* Available data:
______
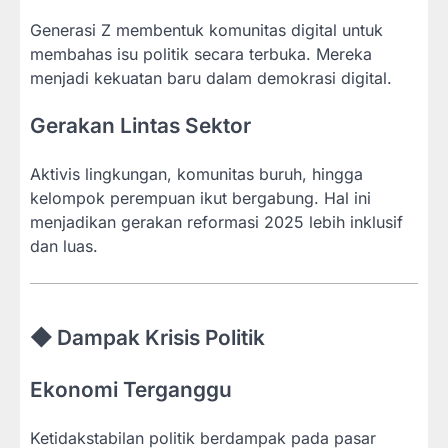
Generasi Z membentuk komunitas digital untuk
membahas isu politik secara terbuka. Mereka
menjadi kekuatan baru dalam demokrasi digital.
Gerakan Lintas Sektor
Aktivis lingkungan, komunitas buruh, hingga
kelompok perempuan ikut bergabung. Hal ini
menjadikan gerakan reformasi 2025 lebih inklusif
dan luas.
◆ Dampak Krisis Politik
Ekonomi Terganggu
Ketidakstabilan politik berdampak pada pasar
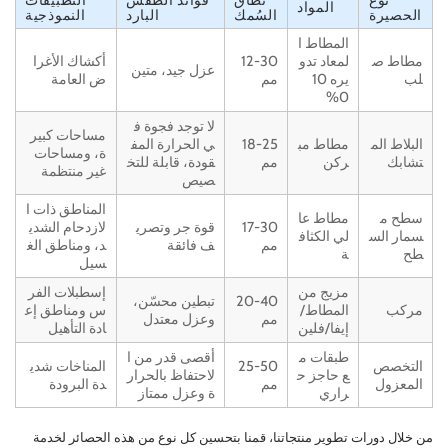
المواد
الحصيرة
السُمك
البارد
النموذجية
المطاط ا
مطاط ص
لمعاد تدو
12-30
أكشاك الأغرا
عزل جيد، متين
لب
يره 10
مم
ض العامة
0%
لا توجد فجوة ف
مساحات كبير
البلاط الم
مطاط مب
18-25
ي الحرارة المف
ة، ومساحات
تشابك
ركن
مم
قودة، قابلة للتخ
غير منتظمة
صيص
المناطق ذات ا
سطح م
مطاط عا
17-30
قوة جر وتصري
لازدحام الشدي
سمار الس
لي الكثاف
مم
ف فائقة
د، ومناطق الغ
طح
ة
سيل
مزيج من
إسطبلات الفر
20-40
تبطين محسّن،
مركب
المطاط/
س ومناطق إع
مم
وعزل معتدل
إيفا/فلين
ادة التأهيل
طبقات م
أقصى قدر من ا
التخصص
25-50
المناخات شدي
ع حاجز ح
لاحتفاظ بالحرار
المعزول
مم
دة البرودة
راري
ة وعزل ممتاز
من خلال دورات تطوير منتجاتنا، قمنا بتحسين كل نوع من هذه الحصائر لخدمة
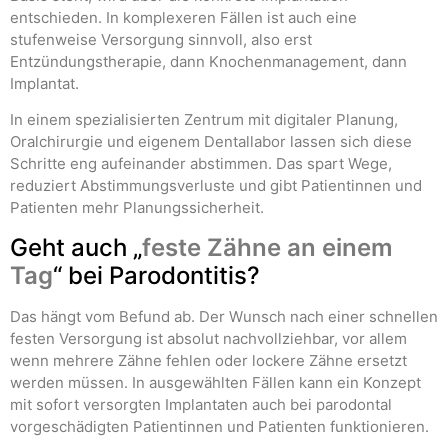
entschieden. In komplexeren Fällen ist auch eine
stufenweise Versorgung sinnvoll, also erst
Entzündungstherapie, dann Knochenmanagement, dann
Implantat.
In einem spezialisierten Zentrum mit digitaler Planung,
Oralchirurgie und eigenem Dentallabor lassen sich diese
Schritte eng aufeinander abstimmen. Das spart Wege,
reduziert Abstimmungsverluste und gibt Patientinnen und
Patienten mehr Planungssicherheit.
Geht auch „
feste Zähne an einem
Tag
“ bei Parodontitis?
Das hängt vom Befund ab. Der Wunsch nach einer schnellen
festen Versorgung ist absolut nachvollziehbar, vor allem
wenn mehrere Zähne fehlen oder lockere Zähne ersetzt
werden müssen. In ausgewählten Fällen kann ein Konzept
mit sofort versorgten Implantaten auch bei parodontal
vorgeschädigten Patientinnen und Patienten funktionieren.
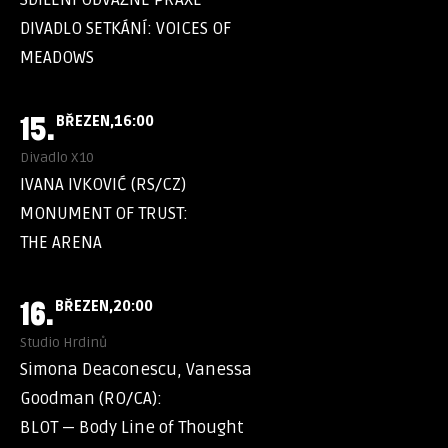
DIVADLO SETKÁNÍ: VOICES OF
MEADOWS
15.
BŘEZEN
16:00
Divadlo X10
IVANA IVKOVIĆ (RS/CZ)
MONUMENT OF TRUST:
THE ARENA
16.
BŘEZEN
20:00
Studio Hrdinů
Simona Deaconescu, Vanessa
Goodman (RO/CA):
BLOT — Body Line of Thought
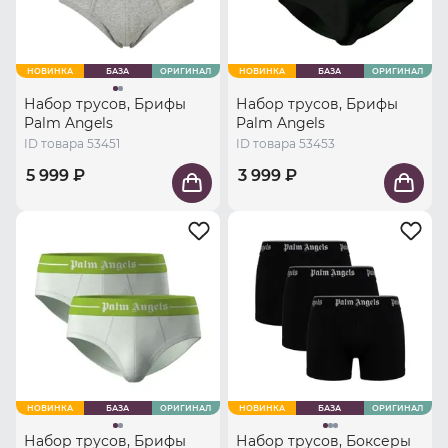
НОВИНКА
БАЗА
ОРИГИНАЛ
НОВИНКА
БАЗА
ОРИГИНАЛ
Набор трусов, Брифы
Набор трусов, Брифы
Palm Angels
Palm Angels
ID товара 53451
ID товара 53453
5 999 ₽
3 999 ₽
НОВИНКА
БАЗА
ОРИГИНАЛ
НОВИНКА
БАЗА
ОРИГИНАЛ
Набор трусов, Брифы
Набор трусов, Боксеры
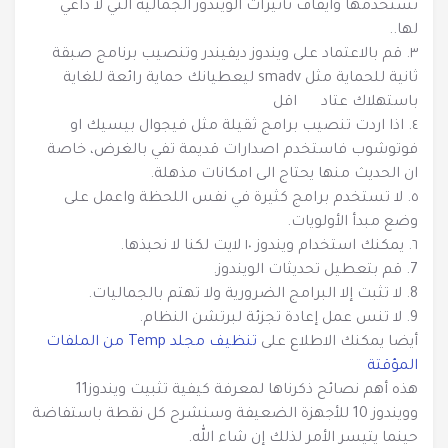
تستخدمها وايقاف تأثيرات الويندوز الجمالية التي لا داعي
لها..
٣. قم بالاعتماد على ويندوز ديفيندر وتنصيب برنامج صبقة
ثانية للحماية مثل smadv ليعطيانك حماية رائعة للغاية
باستهلاك عتاد اقل
٤. اذا اردت تنصيب برامج ثقيلة مثل فيجوال بيسيك او
فوتوشوب فاستخدم اصدارات قديمة تفي بالغرض، خاصة
ان الحديث منها يحتاج الى امكانات مذهلة.
٥. لا تستخدم برامج كثيرة في نفس اللحظة واعمل على
وضع مبدأ الأولويات.
٦. يمكنك استخدام ويندوز ١٠ لايت لكنا لا نحبذها.
7. قم بتعطيل تحديثات الويندوز.
8. لا تثبت إلا البرامج الضرورية ولا تهتم بالجماليات.
9. لا تنس عمل إعادة تجزئة لبرتشن النظام.
أيضا يمكنك الاطلاع على
تنظيف مجلد Temp من الملفات
المؤقتة
هذه أهم نصائح ذكرناها لمعرفة كيفية تثبيت ويندوز11
وويندوز 10 للأجهزة الضعيفة وسنشرح كل نقطة باستفاضة
حينما يتيسر الأمر لذلك إن شاء الله.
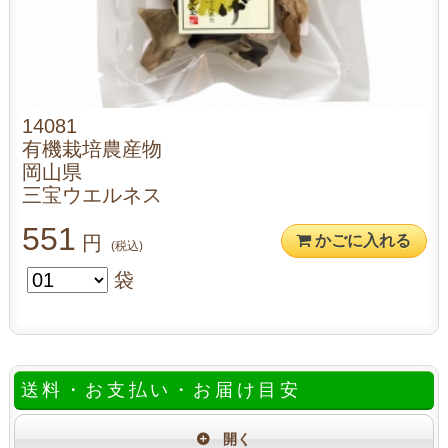
14081
有機栽培農産物
岡山県
三宝ウエルネス
551
円
かごに入れる
(税込)
袋
送料・お支払い・お届け目安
______
* What this task involves:
Your whole answer should be one number, the count of lines in the records that hold "komunitas".

* Output for this task:
2